The role of the Waldorf teacher is a creative one. The teacher is responsible, within a framework to design the lessons and curriculum for their particular class or group of children and young people. It requires a combination of academic, artistic and creative skills and a commitment to drawing out the 'potentialities' in each child rather than deliver a set or fixed curriculum. See the Curriculum
Lessons are delivered artistically as means of fully engaging the imagination of pupils in the learning process, regardless of the subject, whether it be mechanics or the binary system; the life of Napoleon, or meteorology.
Teachers are also encouraged to be engaged on a path of personal development. Kindergarten and class teachers usually stay with their classes for a number of years (Kindergarten 3 years; Class teachers 5 - 8 years). This helps build strong relationships and understanding with the children and their family.

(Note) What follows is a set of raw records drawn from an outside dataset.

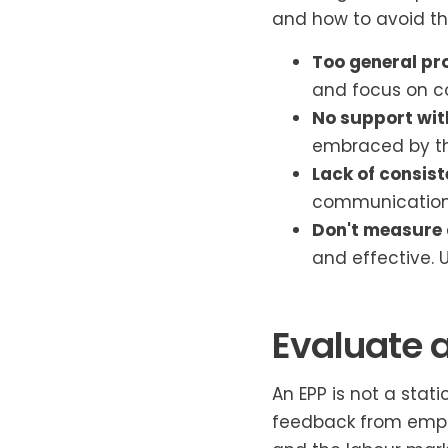
and how to avoid t
Too general pr
and focus on c
No support wit
embraced by t
Lack of consist
communications,
Don't measure 
and effective.
Evaluate 
An EPP is not a stat
feedback from empl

Teachers draw from the 'generative principles' contained in the original pedagogical philosophy developed by Rudolf Steiner for the first school.
Central to the pedagogy is the understanding that children are a combination of mind, body and spirit and that meeting the needs of each of these aspects of the growing child is incorporated into their learning and experience of school. Teachers must therefore be conversant with the elements of anthroposophy which underpins the educational approach.
The National Steiner Waldorf Teacher Standards created in 2020 as part of a collaborative process set out the clear benchmarks required for all teachers in Steiner Schools.